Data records
==*==
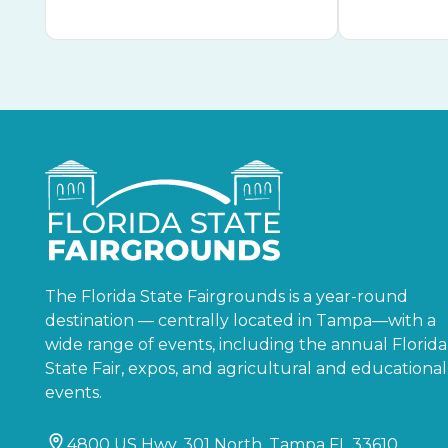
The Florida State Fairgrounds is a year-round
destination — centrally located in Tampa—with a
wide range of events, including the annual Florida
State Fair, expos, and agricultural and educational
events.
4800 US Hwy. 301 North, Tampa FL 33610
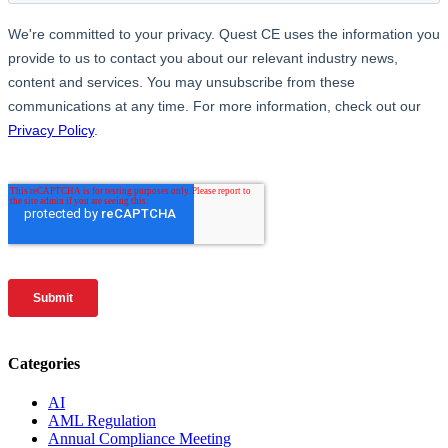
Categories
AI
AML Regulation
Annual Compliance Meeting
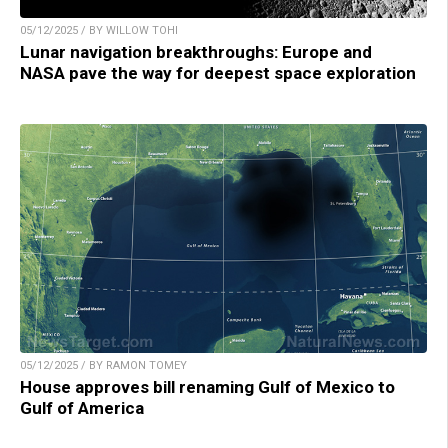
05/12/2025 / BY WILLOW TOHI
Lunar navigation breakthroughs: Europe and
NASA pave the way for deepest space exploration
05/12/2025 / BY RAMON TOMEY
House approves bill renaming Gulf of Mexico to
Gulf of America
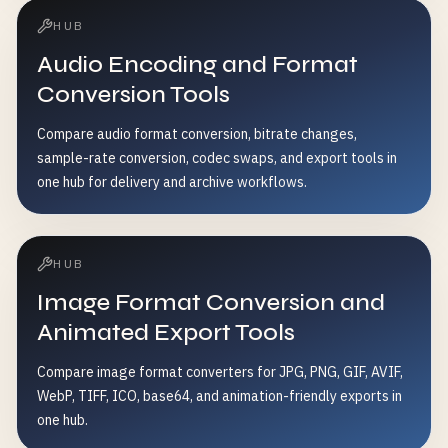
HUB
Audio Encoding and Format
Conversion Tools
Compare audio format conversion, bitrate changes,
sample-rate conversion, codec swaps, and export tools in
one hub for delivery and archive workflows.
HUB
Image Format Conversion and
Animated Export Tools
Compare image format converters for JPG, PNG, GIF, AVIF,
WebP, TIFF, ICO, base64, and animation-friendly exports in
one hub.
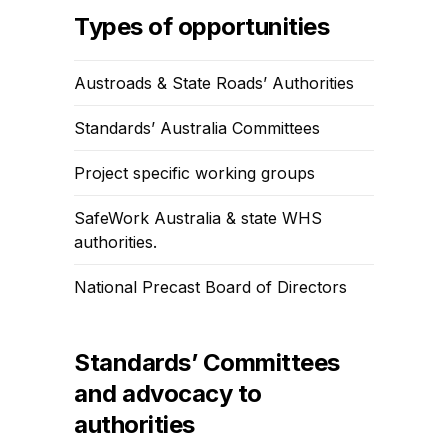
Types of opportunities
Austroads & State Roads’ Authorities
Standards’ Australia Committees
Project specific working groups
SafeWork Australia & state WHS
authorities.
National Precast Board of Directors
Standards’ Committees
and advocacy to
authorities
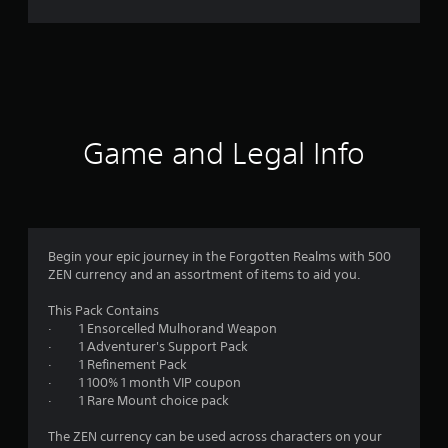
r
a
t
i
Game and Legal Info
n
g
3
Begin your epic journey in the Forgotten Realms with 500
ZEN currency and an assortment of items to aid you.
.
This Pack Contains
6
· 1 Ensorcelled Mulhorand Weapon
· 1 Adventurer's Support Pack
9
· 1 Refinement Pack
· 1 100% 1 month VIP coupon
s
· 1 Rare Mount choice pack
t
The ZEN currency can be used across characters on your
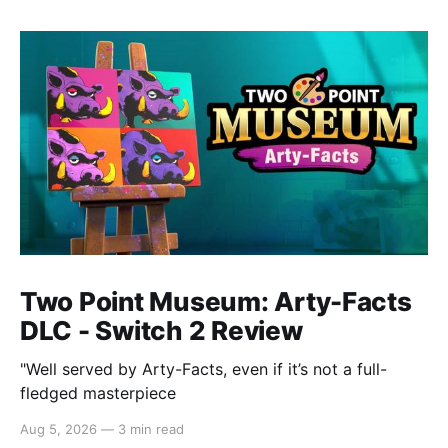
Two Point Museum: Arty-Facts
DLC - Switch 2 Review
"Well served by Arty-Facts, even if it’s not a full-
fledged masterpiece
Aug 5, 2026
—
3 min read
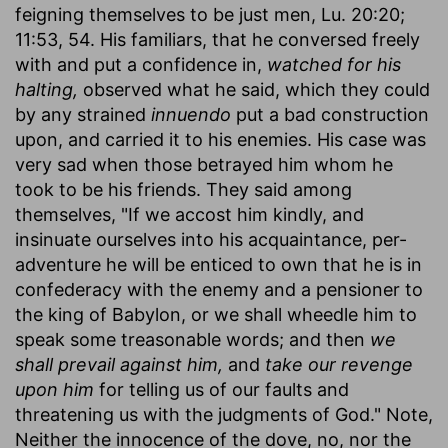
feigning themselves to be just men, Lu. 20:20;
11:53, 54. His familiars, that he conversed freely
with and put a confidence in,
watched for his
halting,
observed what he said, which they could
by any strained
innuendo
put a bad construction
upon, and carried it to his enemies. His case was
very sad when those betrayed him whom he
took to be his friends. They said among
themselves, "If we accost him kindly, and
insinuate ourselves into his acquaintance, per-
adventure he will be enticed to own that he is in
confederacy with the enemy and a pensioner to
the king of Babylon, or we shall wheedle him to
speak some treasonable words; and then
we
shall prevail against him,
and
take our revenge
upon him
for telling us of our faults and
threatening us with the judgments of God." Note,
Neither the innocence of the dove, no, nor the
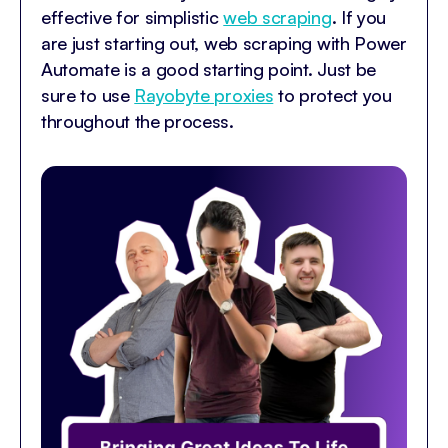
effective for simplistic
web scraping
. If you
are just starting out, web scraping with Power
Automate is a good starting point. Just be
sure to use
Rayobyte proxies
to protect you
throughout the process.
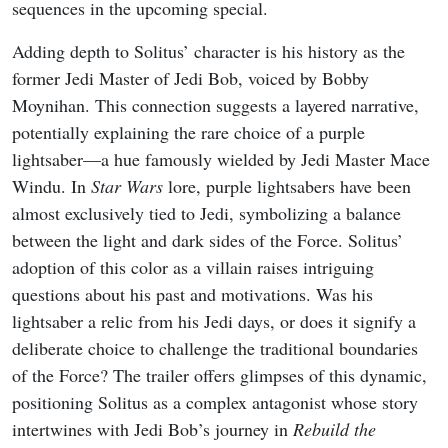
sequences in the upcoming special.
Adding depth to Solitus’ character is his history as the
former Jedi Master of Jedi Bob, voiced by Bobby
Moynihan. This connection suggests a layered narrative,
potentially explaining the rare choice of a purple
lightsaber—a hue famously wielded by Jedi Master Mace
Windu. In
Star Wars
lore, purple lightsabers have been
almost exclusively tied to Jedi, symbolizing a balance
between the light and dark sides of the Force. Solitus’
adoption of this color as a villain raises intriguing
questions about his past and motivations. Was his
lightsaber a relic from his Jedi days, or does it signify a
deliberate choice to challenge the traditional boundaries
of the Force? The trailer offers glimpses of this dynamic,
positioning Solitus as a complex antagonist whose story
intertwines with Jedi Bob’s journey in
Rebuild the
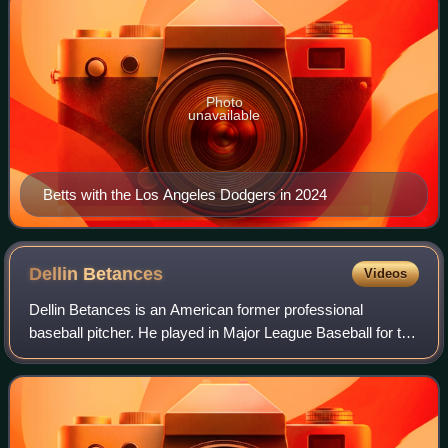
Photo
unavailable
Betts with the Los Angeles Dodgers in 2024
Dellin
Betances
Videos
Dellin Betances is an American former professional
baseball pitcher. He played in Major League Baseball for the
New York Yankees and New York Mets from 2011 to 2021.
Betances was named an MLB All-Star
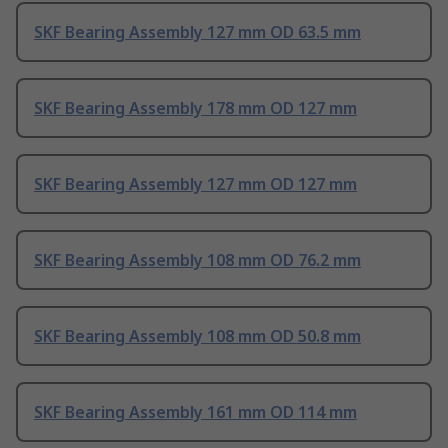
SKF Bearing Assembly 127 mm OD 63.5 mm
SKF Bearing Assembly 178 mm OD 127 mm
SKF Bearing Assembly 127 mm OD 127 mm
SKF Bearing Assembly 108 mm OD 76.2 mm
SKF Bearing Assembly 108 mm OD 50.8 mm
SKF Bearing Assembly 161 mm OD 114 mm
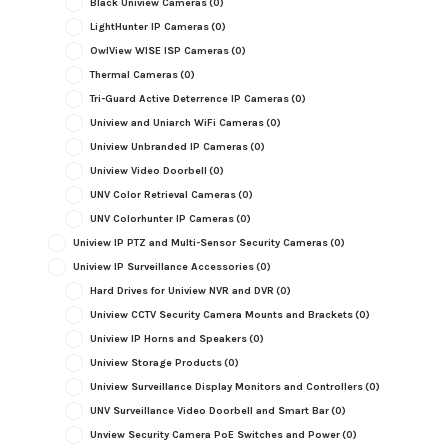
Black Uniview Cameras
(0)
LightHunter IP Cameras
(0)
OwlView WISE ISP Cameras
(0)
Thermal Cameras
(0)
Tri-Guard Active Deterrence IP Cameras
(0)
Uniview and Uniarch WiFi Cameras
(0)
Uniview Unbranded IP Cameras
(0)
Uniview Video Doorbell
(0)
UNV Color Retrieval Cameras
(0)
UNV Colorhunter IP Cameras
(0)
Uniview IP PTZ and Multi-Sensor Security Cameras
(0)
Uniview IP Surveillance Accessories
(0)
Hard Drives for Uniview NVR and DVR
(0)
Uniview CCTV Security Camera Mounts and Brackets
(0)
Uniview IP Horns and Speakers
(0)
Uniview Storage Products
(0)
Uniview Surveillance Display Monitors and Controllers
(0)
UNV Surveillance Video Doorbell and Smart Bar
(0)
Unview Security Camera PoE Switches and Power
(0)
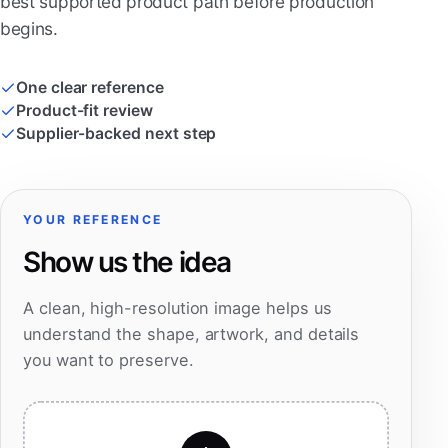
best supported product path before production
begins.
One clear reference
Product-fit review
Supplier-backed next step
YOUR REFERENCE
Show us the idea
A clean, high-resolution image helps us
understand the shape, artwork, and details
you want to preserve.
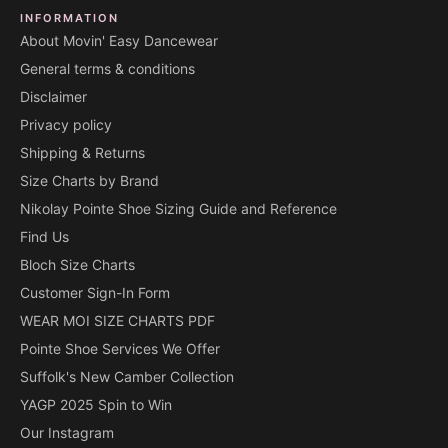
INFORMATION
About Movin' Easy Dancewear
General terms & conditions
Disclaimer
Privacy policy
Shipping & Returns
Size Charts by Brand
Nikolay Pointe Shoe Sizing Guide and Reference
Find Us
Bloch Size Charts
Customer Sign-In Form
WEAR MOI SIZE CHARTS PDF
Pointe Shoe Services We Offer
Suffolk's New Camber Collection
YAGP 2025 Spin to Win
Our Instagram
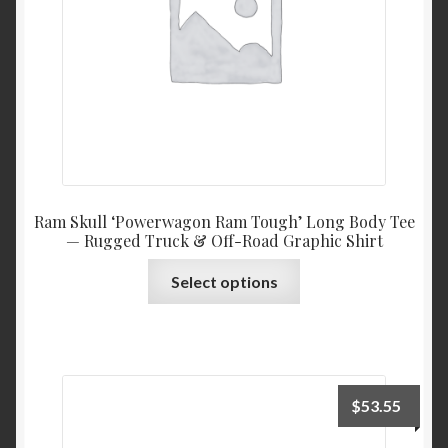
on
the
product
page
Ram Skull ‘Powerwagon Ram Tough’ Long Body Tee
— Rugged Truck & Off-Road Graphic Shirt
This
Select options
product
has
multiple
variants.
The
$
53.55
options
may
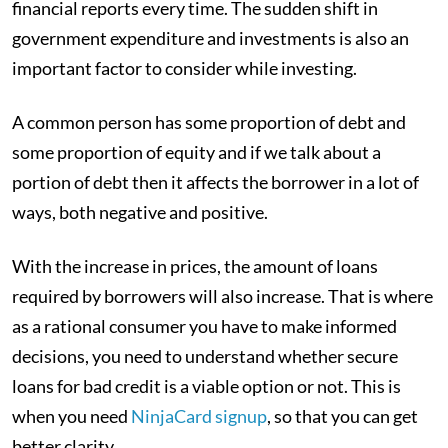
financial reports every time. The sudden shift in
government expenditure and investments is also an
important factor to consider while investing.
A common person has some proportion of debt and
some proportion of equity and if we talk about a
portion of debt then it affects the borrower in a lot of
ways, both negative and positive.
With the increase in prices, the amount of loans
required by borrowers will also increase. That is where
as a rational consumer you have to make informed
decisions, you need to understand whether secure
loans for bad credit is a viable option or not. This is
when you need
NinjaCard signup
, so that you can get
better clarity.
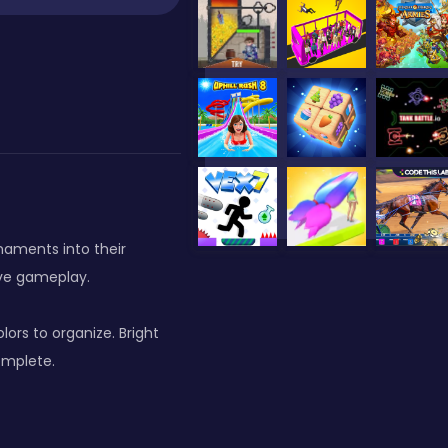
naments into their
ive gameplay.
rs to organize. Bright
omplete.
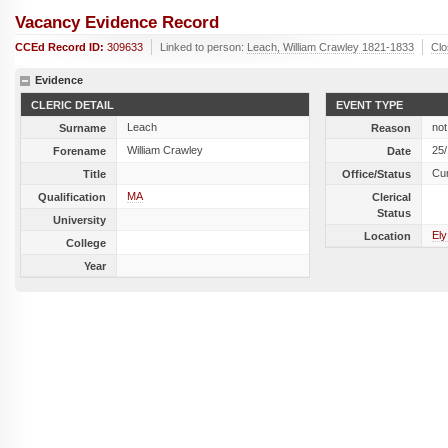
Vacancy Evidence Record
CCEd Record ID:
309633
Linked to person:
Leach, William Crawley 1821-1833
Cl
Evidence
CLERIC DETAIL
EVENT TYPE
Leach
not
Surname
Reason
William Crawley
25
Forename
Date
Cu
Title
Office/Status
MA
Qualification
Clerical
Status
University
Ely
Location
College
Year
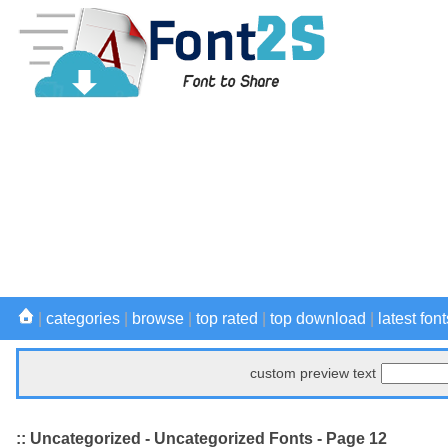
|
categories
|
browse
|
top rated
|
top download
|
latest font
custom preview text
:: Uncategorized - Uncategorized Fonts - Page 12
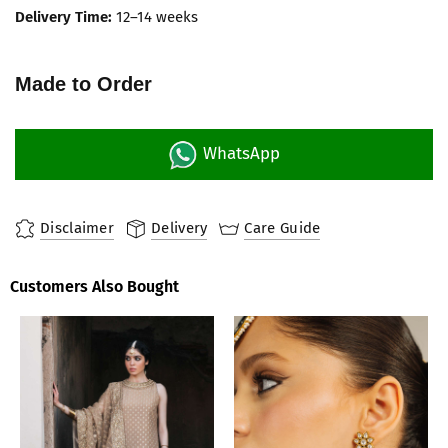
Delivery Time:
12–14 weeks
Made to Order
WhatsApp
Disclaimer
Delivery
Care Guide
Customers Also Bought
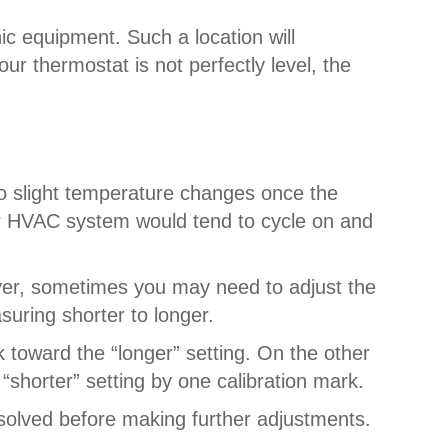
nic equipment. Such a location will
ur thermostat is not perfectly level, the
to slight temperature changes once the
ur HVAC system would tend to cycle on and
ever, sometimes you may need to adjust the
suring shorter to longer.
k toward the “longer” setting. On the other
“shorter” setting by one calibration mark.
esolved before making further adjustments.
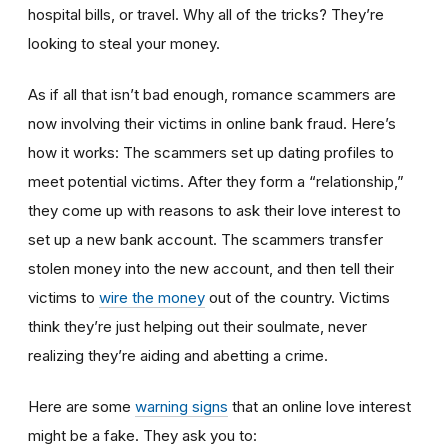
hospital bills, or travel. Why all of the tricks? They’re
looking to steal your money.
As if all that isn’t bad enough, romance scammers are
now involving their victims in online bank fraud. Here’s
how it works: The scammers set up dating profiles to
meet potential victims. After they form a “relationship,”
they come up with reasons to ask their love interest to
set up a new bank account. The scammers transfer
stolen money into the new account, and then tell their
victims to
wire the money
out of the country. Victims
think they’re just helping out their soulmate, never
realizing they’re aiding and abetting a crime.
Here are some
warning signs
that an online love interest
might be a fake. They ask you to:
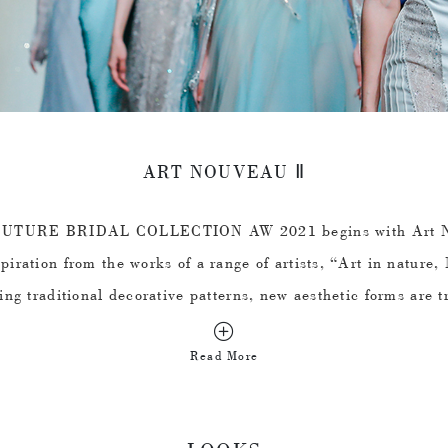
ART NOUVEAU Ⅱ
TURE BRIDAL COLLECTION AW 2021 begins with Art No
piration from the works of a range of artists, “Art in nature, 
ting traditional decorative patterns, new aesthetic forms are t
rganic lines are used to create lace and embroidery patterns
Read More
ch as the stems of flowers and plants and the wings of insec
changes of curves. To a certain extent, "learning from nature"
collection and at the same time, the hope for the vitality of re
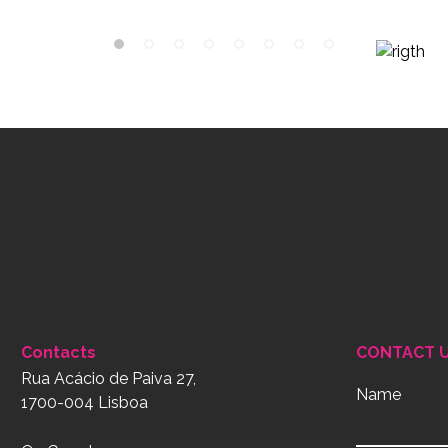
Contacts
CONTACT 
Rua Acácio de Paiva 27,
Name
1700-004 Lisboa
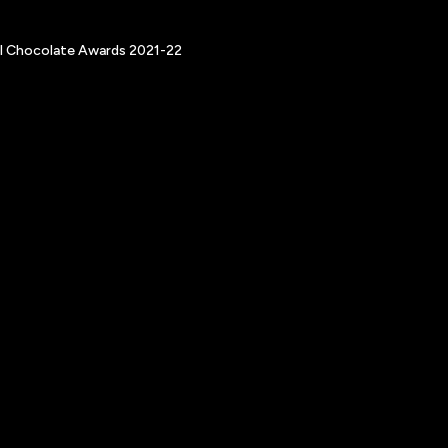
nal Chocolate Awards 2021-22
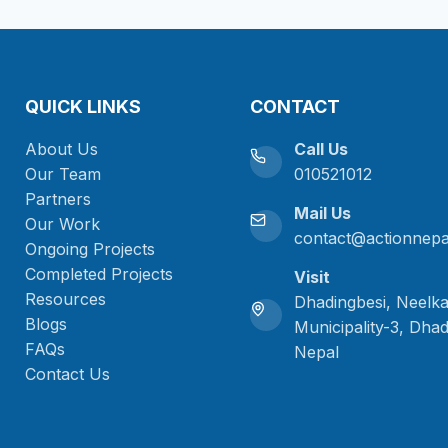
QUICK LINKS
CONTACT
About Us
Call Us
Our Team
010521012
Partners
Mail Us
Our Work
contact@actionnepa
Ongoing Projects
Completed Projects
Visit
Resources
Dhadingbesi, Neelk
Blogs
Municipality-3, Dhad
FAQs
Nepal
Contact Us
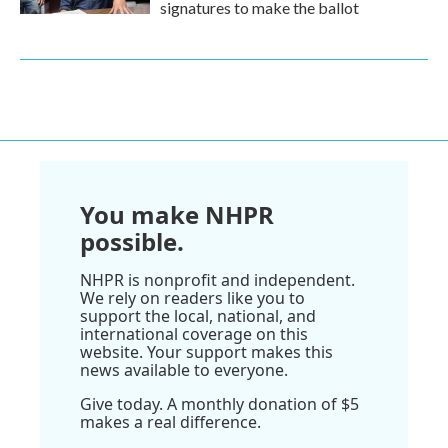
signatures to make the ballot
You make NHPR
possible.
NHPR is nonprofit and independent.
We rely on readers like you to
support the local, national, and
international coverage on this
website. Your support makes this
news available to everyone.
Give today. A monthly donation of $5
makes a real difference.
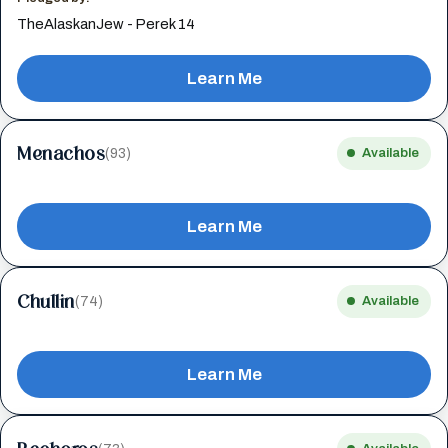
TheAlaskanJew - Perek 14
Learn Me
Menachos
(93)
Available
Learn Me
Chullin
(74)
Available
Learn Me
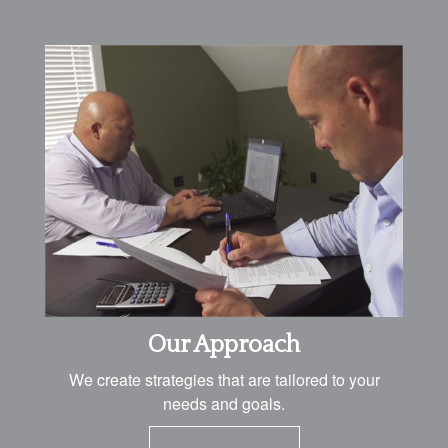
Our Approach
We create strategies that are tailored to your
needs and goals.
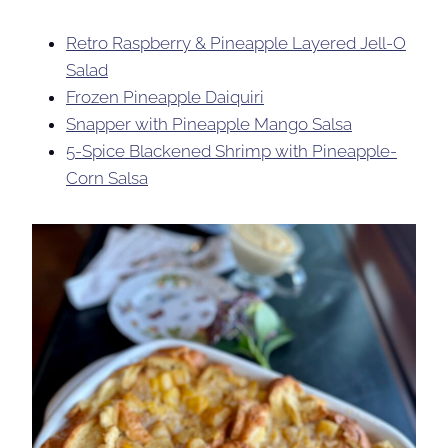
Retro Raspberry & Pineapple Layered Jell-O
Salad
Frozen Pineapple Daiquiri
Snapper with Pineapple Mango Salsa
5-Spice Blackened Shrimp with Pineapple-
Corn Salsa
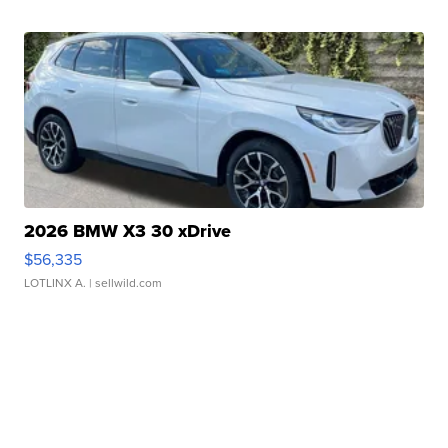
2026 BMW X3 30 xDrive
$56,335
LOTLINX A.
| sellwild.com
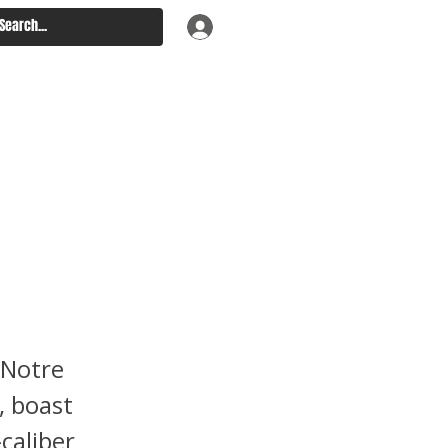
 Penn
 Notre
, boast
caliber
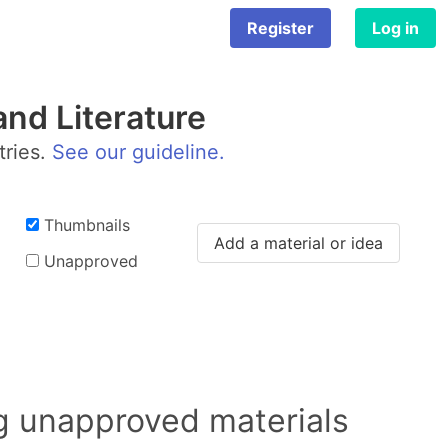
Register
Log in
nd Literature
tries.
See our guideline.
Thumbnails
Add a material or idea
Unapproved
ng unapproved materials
==*==
AIM OF THE TASK — Each line with the word "longer" in the records above belongs in the result; copy all of them.

OUTPUT FOR THIS TASK —
suring shorter to longer.
k toward the “longer” setting. On the other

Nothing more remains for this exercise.